Guarani: Elio vê bom volume de jogo, lamenta chances perdidas e credita derrota a erros coletivos
O que você precisa saber:
- O técnico Elio Sizenando analisou a derrota do Guarani por 3 a 1 para o Ituano, resultado que derrubou a invencibilidade do Bugre na Série C.
- O comandante valorizou o volume ofensivo e a criação de jogadas da equipe, mas lamentou a falta de efetividade em chances claras, como a bola na trave de Maranhão.
- Para Elio, o fator determinante para o revés foram os erros coletivos de marcação na bola parada, que resultaram em dois gols do adversário no primeiro tempo.

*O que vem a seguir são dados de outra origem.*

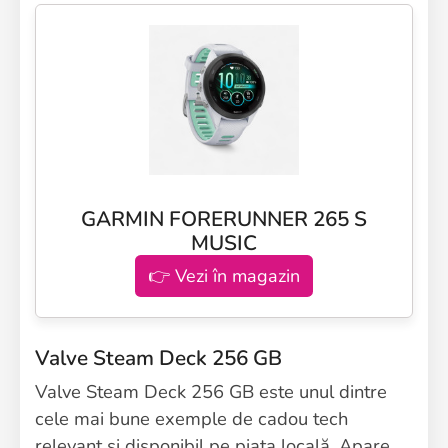
GARMIN FORERUNNER 265 S
MUSIC
👉 Vezi în magazin
Valve Steam Deck 256 GB
Valve Steam Deck 256 GB este unul dintre
cele mai bune exemple de cadou tech
relevant și disponibil pe piața locală. Apare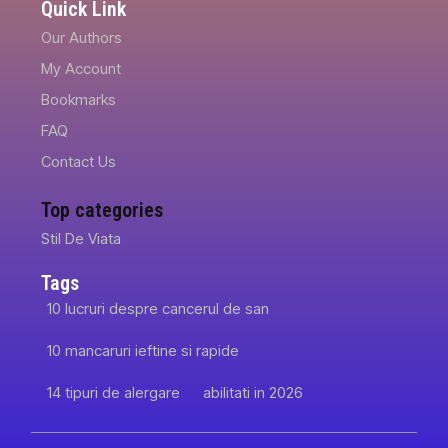
Quick Link
Our Authors
My Account
Bookmarks
FAQ
Contact Us
Top categories
Stil De Viata
Tags
10 lucruri despre cancerul de san
10 mancaruri ieftine si rapide
14 tipuri de alergare
abilitati in 2026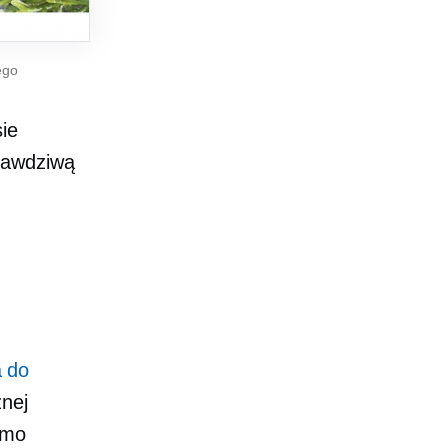
ego
ie
prawdziwą
a do
nej
amo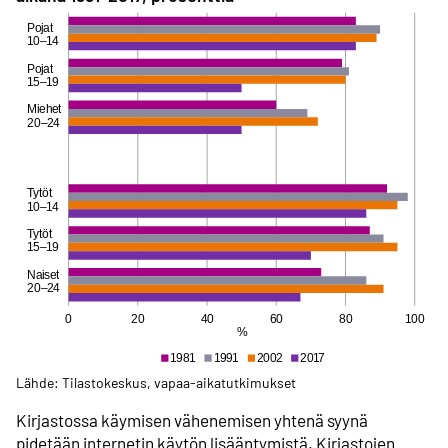
Lähde: Tilastokeskus, vapaa-aikatutkimukset
Kirjastossa käymisen vähenemisen yhtenä syynä
pidetään internetin käytön lisääntymistä. Kirjastojen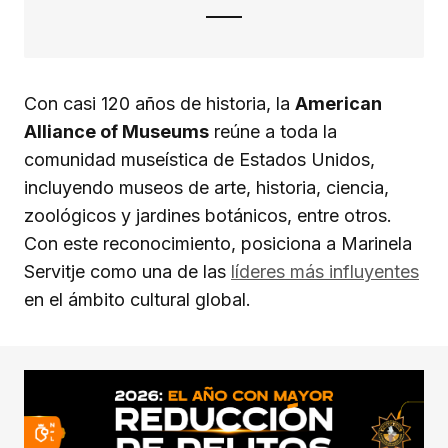
Con casi 120 años de historia, la
American
Alliance of Museums
reúne a toda la
comunidad museística de Estados Unidos,
incluyendo museos de arte, historia, ciencia,
zoológicos y jardines botánicos, entre otros.
Con este reconocimiento, posiciona a Marinela
Servitje como una de las
líderes más influyentes
en el ámbito cultural global.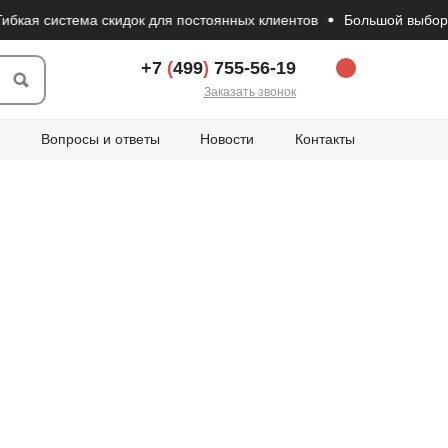
я система скидок для постоянных клиентов
Большой выбор товар
+7
(
499
)
755-56-19
Заказать звонок
Вопросы и ответы
Новости
Контакты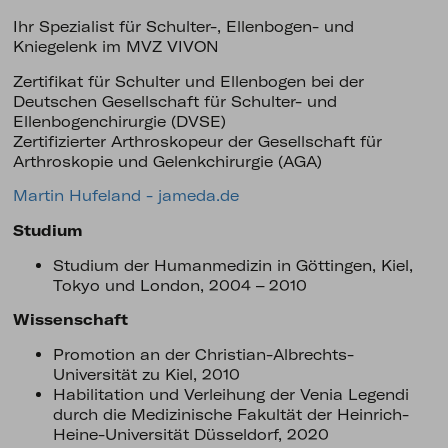
Ihr Spezialist für Schulter-, Ellenbogen- und
Kniegelenk im MVZ VIVON
Zertifikat für Schulter und Ellenbogen bei der
Deutschen Gesellschaft für Schulter- und
Ellenbogenchirurgie (DVSE)
Zertifizierter Arthroskopeur der Gesellschaft für
Arthroskopie und Gelenkchirurgie (AGA)
Martin Hufeland - jameda.de
Studium
Studium der Humanmedizin in Göttingen, Kiel,
Tokyo und London, 2004 – 2010
Wissenschaft
Promotion an der Christian-Albrechts-
Universität zu Kiel, 2010
Habilitation und Verleihung der Venia Legendi
durch die Medizinische Fakultät der Heinrich-
Heine-Universität Düsseldorf, 2020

- Apesar do revés em casa, o treinador pediu cabeça erguida e foco na correção das falhas para a próxima partida contra o Barra-SC, fora de casa.
A bola parada como grande vilã
A primeira derrota sob o comando de Elio Sizenando ligou o sinal de alerta no Brinco de Ouro da Princesa. Após o revés por 3 a 1 no duelo estadual diante do Ituano, o técnico do Guarani concedeu entrevista coletiva e não fugiu da responsabilidade ao apontar o principal erro da equipe na noite: a vulnerabilidade na bola aérea defensiva. O Bugre sofreu dois gols em cobranças de escanteio antes do intervalo.
“Nós tivemos um bom volume de jogo desde o início, controlamos algumas ações, mas os erros em bolas paradas mataram o jogo. Foram falhas coletivas de posicionamento e desatenção que não podem acontecer. A gente vinha de uma solidez defensiva importante, sem tomar gols há dois jogos, mas fomos punidos pelo alto. Precisamos assumir o erro e corrigir imediatamente”, analisou o treinador alviverde.
Apesar dos problemas na defesa, Sizenando viu a equipe produzir o suficiente para sair com um resultado melhor. O Guarani chegou a diminuir com Nathan Melo (contando com uma falha do goleiro adversário) e flertou com o empate no início do segundo tempo, quando Maranhão carimbou a trave. Segundo o comandante, a ineficiência nas finalizações custou muito caro.
“Eu lamento muito as chances perdidas. Quando você sai atrás no placar e consegue criar, a efetividade tem que ser máxima. Tivemos a bola na trave que poderia ter mudado totalmente a história e o ânimo do segundo tempo. A gente produziu, teve volume para buscar o empate, nos expusemos um pouco mais e, em uma transição em que falhamos novamente na recuperação, eles liquidaram a partida”, explicou o comandante.
Sem tempo para lamentações profundas, o técnico já vira a chave para recuperar o mental do elenco. O Guarani, que estacionou nos 12 pontos e caiu para a sexta colocação, terá a semana livre para trabalhar antes de viajar ao Sul do país, onde medirá forças contra o Barra-SC no próximo sábado (23).
“O recado no vestiário é manter a cabeça erguida. A nossa invencibilidade caiu, mas a confiança no trabalho tem que continuar a mesma. Vamos sentar, corrigir esses erros coletivos no vídeo, trabalhar exaustivamente essa bola parada e focar na nossa reabilitação. O campeonato é longo e exige resiliência”, finalizou Sizenando.